Coronavirus vs SARS and MERS
Coronaviruses are a group of viruses, so-called because the viral particle looks like it has a crown or halo. SARS and MERS are the most notable past coronaviruses. SARS in 2003 became a pandemic (an epidemic of worldwide proportions) and caused 8,000 infections, with a mortality rate of 10%. MERS in 2012, with 2,500 identified cases had a mortality rate of nearly 30%.
The new COVID-19 coronavirus currently causing panic and quarantine measures around the world originated in the Chinese province of Wuhan. According to the currently popular but so far unproven theory, transmission occurs from infected bats. At the time of writing, there are new infections popping up all over the world, and the official number of cases is 78,987 in 29 countries, with 2,470 deaths, which is a mortality rate of 3%. Those hardest hit are the elderly, infants, and people with other chronic medical conditions.
Why is COVID-19 so concerning? The incubation period is of major concern — the time from infection until symptoms begin to show. Initially, researchers thought the incubation period lasted about 14 days, but more recent cases suggest a timeframe as long as 27 days. That means someone can be infected and contagious for nearly 4 weeks without having a single sniffle.

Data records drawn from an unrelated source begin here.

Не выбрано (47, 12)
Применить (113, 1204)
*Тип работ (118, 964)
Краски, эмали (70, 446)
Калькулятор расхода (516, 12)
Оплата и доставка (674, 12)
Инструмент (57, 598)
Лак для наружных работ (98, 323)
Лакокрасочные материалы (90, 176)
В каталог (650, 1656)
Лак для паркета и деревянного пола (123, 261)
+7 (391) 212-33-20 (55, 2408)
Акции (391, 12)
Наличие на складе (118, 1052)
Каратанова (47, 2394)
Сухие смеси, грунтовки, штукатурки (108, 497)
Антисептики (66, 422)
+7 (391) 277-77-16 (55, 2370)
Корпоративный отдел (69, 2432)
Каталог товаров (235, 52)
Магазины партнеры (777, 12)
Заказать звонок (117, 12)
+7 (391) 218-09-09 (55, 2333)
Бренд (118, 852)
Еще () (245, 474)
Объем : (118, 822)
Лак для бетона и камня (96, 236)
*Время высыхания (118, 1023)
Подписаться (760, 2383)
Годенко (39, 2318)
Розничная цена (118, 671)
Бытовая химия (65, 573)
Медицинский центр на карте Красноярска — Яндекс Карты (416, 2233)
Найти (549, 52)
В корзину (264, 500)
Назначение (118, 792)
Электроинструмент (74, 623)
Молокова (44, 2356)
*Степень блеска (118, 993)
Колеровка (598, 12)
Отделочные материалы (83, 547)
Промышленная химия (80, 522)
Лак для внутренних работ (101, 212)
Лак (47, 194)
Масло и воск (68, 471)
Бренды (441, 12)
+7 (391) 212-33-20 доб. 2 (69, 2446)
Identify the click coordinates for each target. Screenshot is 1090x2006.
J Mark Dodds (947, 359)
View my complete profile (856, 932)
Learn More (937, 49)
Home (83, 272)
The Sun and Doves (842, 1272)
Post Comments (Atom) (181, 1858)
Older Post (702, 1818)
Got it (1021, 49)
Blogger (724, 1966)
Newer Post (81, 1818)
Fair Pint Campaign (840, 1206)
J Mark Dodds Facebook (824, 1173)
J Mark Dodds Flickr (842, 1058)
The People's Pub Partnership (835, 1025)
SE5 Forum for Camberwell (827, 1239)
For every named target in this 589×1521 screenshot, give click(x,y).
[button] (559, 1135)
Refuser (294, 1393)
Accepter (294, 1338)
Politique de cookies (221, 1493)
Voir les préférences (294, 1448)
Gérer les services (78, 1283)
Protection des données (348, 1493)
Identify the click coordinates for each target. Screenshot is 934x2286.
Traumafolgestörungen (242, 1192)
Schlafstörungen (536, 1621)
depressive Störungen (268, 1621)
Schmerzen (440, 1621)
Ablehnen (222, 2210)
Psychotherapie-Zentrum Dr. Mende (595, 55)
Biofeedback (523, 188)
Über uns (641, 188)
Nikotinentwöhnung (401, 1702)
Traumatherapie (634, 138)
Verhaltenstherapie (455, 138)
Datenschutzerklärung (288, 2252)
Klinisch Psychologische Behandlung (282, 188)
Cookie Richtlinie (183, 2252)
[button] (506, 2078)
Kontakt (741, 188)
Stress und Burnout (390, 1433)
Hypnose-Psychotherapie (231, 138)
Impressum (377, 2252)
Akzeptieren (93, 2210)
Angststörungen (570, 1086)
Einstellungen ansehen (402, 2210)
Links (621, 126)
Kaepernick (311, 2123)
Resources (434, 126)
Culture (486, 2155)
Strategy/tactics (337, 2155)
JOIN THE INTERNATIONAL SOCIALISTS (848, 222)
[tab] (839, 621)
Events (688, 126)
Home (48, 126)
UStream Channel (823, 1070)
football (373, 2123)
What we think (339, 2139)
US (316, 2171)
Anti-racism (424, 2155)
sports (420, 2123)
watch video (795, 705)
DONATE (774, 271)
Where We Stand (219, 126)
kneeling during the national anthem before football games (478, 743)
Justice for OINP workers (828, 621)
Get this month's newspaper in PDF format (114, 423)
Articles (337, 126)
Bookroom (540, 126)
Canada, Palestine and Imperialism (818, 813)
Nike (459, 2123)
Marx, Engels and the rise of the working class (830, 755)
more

It also appears to be highly contagious – the virus has slipped into prisons and cruise ships and spread like wildfire. This makes it very difficult to maintain adequate quarantine measures, and it’s likely the virus is already well on the way to becoming pandemic across the globe. It’s also likely there are thousands more cases than so far detected.
There’s no vaccine (although one is in development) and no cure. Only time will tell how deadly this virus will be. The mortality rate of 3% doesn’t sound nearly as bad as SARS, but it’s way more contagious. Therefore, the actual numbers could eventually be very high. All we can do in the meantime is rely on our public health authorities to take the necessary steps to protect our population, which may mean travel restrictions and quarantine. Spread is through droplets and surfaces, so we are talking close contact such as shaking hands, touching doorknobs etc. So walking around with a mask will not help. However, washing your hands frequently and avoiding touching your face is a good idea.
DocQ says get your flu shot
In the meantime, for some perspective, you’re much more likely to die from the flu! Influenza season is in full swing in the northern hemisphere, and set to arrive down under next autumn. So far it has killed over 16,000 people in the US since late 2019. The new flu shots won’t be available here until March. But I can tell you, I will show up for my own jab, the moment those shots hit the shelves!